3.1 Baseline Saliency Model for Images

The baseline salience (BS) model (referred to as Itti's model in some literature) refers to the classical bottom-up visual attention model for still images, proposed by Itti et al. [2], and its variations have been explored in [3–5, 11, 12]. Their core modules are shown in Figure 3.1.

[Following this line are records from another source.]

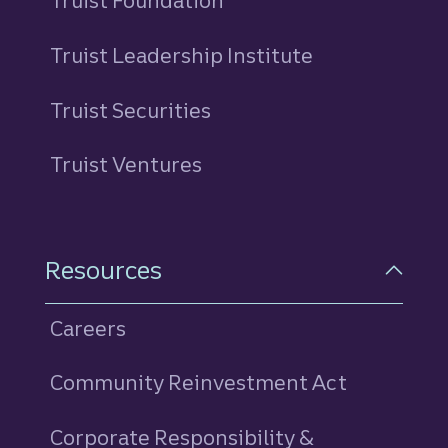
Truist Foundation
Truist Leadership Institute
Truist Securities
Truist Ventures
Resources
Careers
Community Reinvestment Act
Corporate Responsibility &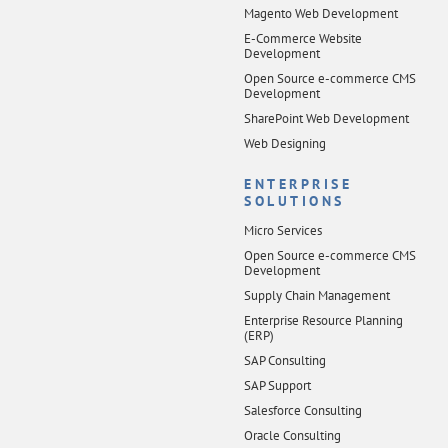
Magento Web Development
E-Commerce Website
Development
Open Source e-commerce CMS
Development
SharePoint Web Development
Web Designing
ENTERPRISE
SOLUTIONS
Micro Services
Open Source e-commerce CMS
Development
Supply Chain Management
Enterprise Resource Planning
(ERP)
SAP Consulting
SAP Support
Salesforce Consulting
Oracle Consulting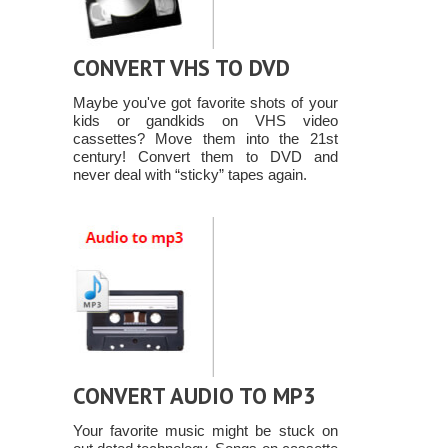
CONVERT VHS TO DVD
Maybe you've got favorite shots of your
kids or gandkids on VHS video
cassettes? Move them into the 21st
century! Convert them to DVD and
never deal with “sticky” tapes again.
CONVERT AUDIO TO MP3
Your favorite music might be stuck on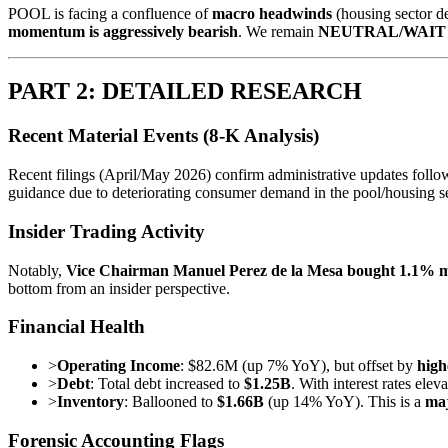
POOL is facing a confluence of
macro headwinds
(housing sector d
momentum is aggressively bearish
. We remain
NEUTRAL/WAIT
PART 2: DETAILED RESEARCH
Recent Material Events (8-K Analysis)
Recent filings (April/May 2026) confirm administrative updates followi
guidance due to deteriorating consumer demand in the pool/housing se
Insider Trading Activity
Notably,
Vice Chairman Manuel Perez de la Mesa bought 1.1% m
bottom from an insider perspective.
Financial Health
>
Operating Income
: $82.6M (up 7% YoY), but offset by
high
>
Debt
: Total debt increased to
$1.25B
. With interest rates elev
>
Inventory
: Ballooned to
$1.66B
(up 14% YoY). This is a
maj
Forensic Accounting Flags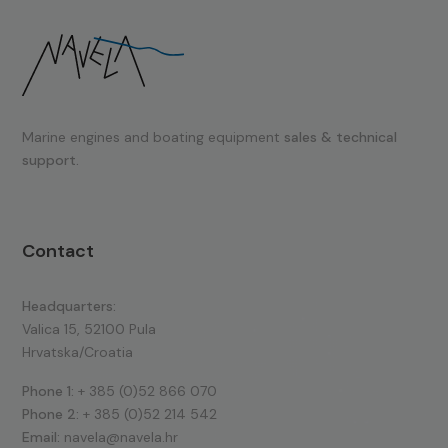
Marine engines and boating equipment
sales & technical
support.
Contact
Headquarters:
Valica 15, 52100 Pula
Hrvatska/Croatia
Phone 1:
+ 385 (0)52 866 070
Phone 2:
+ 385 (0)52 214 542
Email:
navela@navela.hr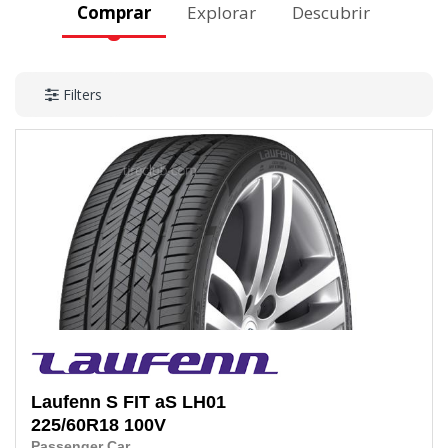
Comprar
Explorar
Descubrir
Filters
Laufenn
S FIT aS LH01
225/60R18
100V
Passenger Car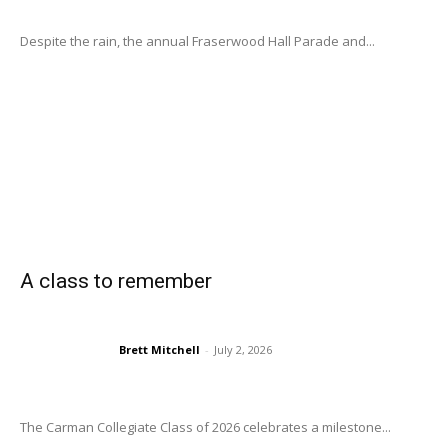
Despite the rain, the annual Fraserwood Hall Parade and...
A class to remember
Brett Mitchell
-
July 2, 2026
The Carman Collegiate Class of 2026 celebrates a milestone...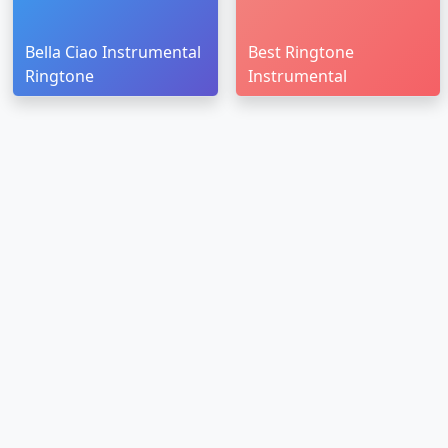
Bella Ciao Instrumental
Best Ringtone
Ringtone
Instrumental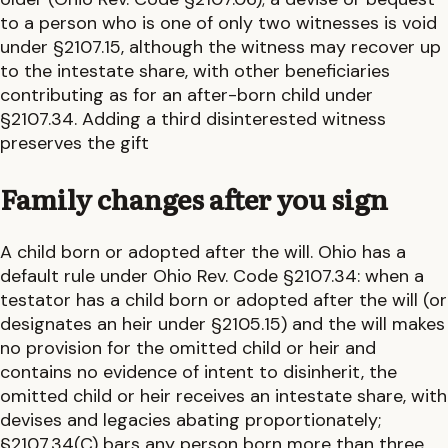
to a person who is one of only two witnesses is void
under §2107.15, although the witness may recover up
to the intestate share, with other beneficiaries
contributing as for an after-born child under
§2107.34. Adding a third disinterested witness
preserves the gift
Family changes after you sign
A child born or adopted after the will.
Ohio
has a
default rule under
Ohio Rev. Code §2107.34: when a
testator has a child born or adopted after the will (or
designates an heir under §2105.15) and the will makes
no provision for the omitted child or heir and
contains no evidence of intent to disinherit, the
omitted child or heir receives an intestate share, with
devises and legacies abating proportionately;
§2107.34(C) bars any person born more than three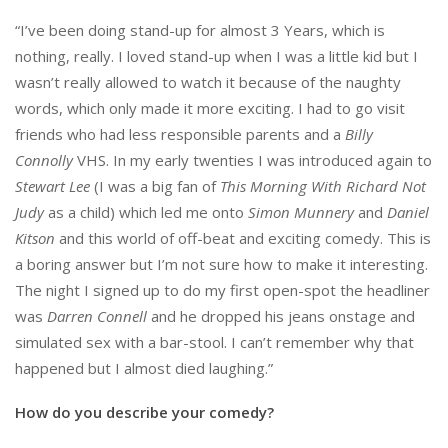
“I’ve been doing stand-up for almost 3 Years, which is
nothing, really. I loved stand-up when I was a little kid but I
wasn’t really allowed to watch it because of the naughty
words, which only made it more exciting. I had to go visit
friends who had less responsible parents and a
Billy
Connolly
VHS. In my early twenties I was introduced again to
Stewart Lee
(I was a big fan of
This Morning With Richard Not
Judy
as a child) which led me onto
Simon Munnery
and
Daniel
Kitson
and this world of off-beat and exciting comedy. This is
a boring answer but I’m not sure how to make it interesting.
The night I signed up to do my first open-spot the headliner
was
Darren Connell
and he dropped his jeans onstage and
simulated sex with a bar-stool. I can’t remember why that
happened but I almost died laughing.”
How do you describe your comedy?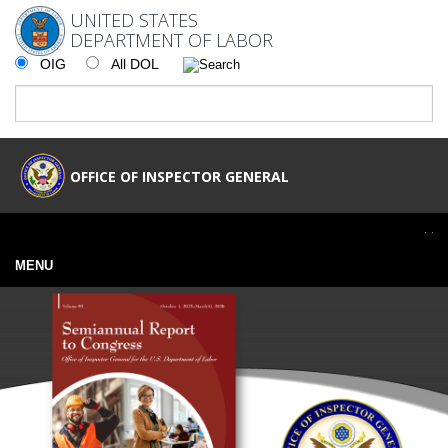
UNITED STATES
DEPARTMENT OF LABOR
OIG
All DOL
OFFICE OF INSPECTOR GENERAL
MENU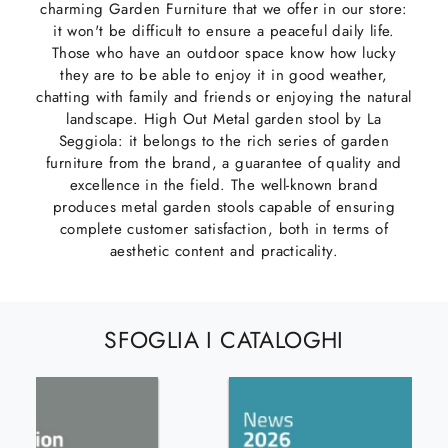
charming Garden Furniture that we offer in our store:
it won't be difficult to ensure a peaceful daily life.
Those who have an outdoor space know how lucky
they are to be able to enjoy it in good weather,
chatting with family and friends or enjoying the natural
landscape. High Out Metal garden stool by La
Seggiola: it belongs to the rich series of garden
furniture from the brand, a guarantee of quality and
excellence in the field. The well-known brand
produces metal garden stools capable of ensuring
complete customer satisfaction, both in terms of
aesthetic content and practicality.
SFOGLIA I CATALOGHI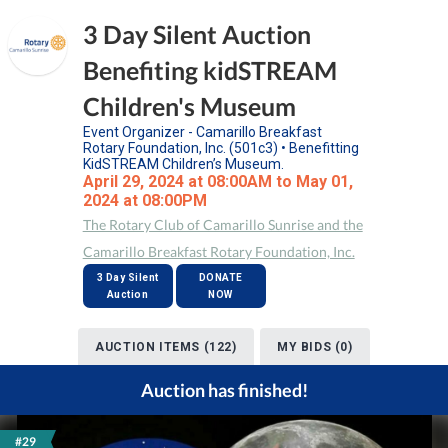
3 Day Silent Auction
Benefiting kidSTREAM
Children's Museum
Event Organizer - Camarillo Breakfast
Rotary Foundation, Inc. (501c3) • Benefitting
KidSTREAM Children’s Museum.
April 29, 2024 at 08:00AM to May 01,
2024 at 08:00PM
The Rotary Club of Camarillo Sunrise and the
Camarillo Breakfast Rotary Foundation, Inc.
3 Day Silent
DONATE
Auction
NOW
AUCTION ITEMS (122)
MY BIDS (0)
Auction has finished!
#29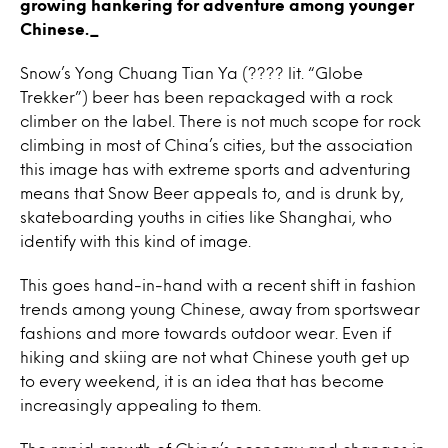
growing hankering for adventure among younger
Chinese._
Snow’s Yong Chuang Tian Ya (???? lit. “Globe
Trekker”) beer has been repackaged with a rock
climber on the label. There is not much scope for rock
climbing in most of China’s cities, but the association
this image has with extreme sports and adventuring
means that Snow Beer appeals to, and is drunk by,
skateboarding youths in cities like Shanghai, who
identify with this kind of image.
This goes hand-in-hand with a recent shift in fashion
trends among young Chinese, away from sportswear
fashions and more towards outdoor wear. Even if
hiking and skiing are not what Chinese youth get up
to every weekend, it is an idea that has become
increasingly appealing to them.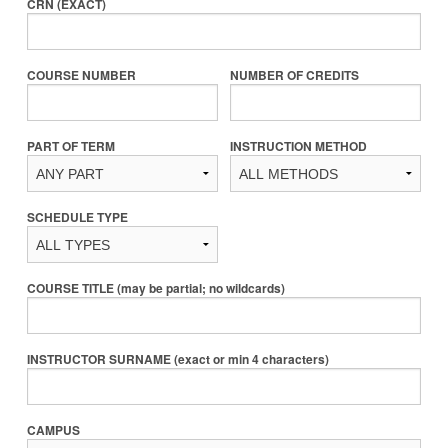
CRN (EXACT)
COURSE NUMBER
NUMBER OF CREDITS
PART OF TERM
INSTRUCTION METHOD
SCHEDULE TYPE
COURSE TITLE (may be partial; no wildcards)
INSTRUCTOR SURNAME (exact or min 4 characters)
CAMPUS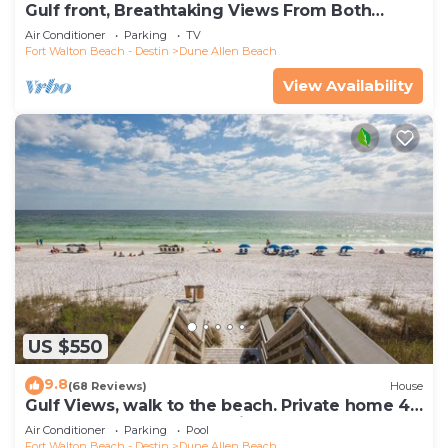
Gulf front, Breathtaking Views From Both
Indoors And Out, 1st level condo
Air Conditioner
Parking
TV
Fort Walton Beach - Destin
Dune Allen Beach
View Availability
US $550
9.8
(68 Reviews)
House
Gulf Views, walk to the beach. Private home 4
bedrooms, 4 baths, pool rights
Air Conditioner
Parking
Pool
Fort Walton Beach - Destin
Dune Allen Beach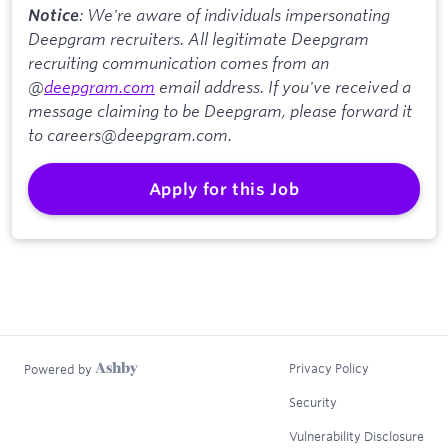
: We're aware of individuals impersonating
Notice
Deepgram recruiters. All legitimate Deepgram
recruiting communication comes from an
@
deepgram.com
email address. If you've received a
message claiming to be Deepgram, please forward it
to careers@deepgram.com.
Apply for this Job
Privacy Policy
Powered by
Security
Vulnerability Disclosure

Figure 3.1 The core of bottom-up visual attention models [2, 5] in the spatial (pixel) domain. © 1998 IEEE. Reprinted, with permission, from L. Itti, C. Koch, E. Niebur, ‘A model of saliency-based visual attention for rapid scene analysis’, IEEE Transactions on Pattern Analysis and Machine Intelligence, Nov. 1998

img

In Figure 3.1 the low-level features of an input still image for three channels (intensity, colour and orientation) are extracted and each channel is decomposed into a pyramid with nine scales. The centre–surround processing between different scales is performed to create several feature maps for each channel. Then fusing of across-scale and normalization for these channels produces three conspicuity maps. Finally, the three conspicuity maps are combined into a saliency map of the visual field. As mentioned above, the saliency map is the computational result of the attention model.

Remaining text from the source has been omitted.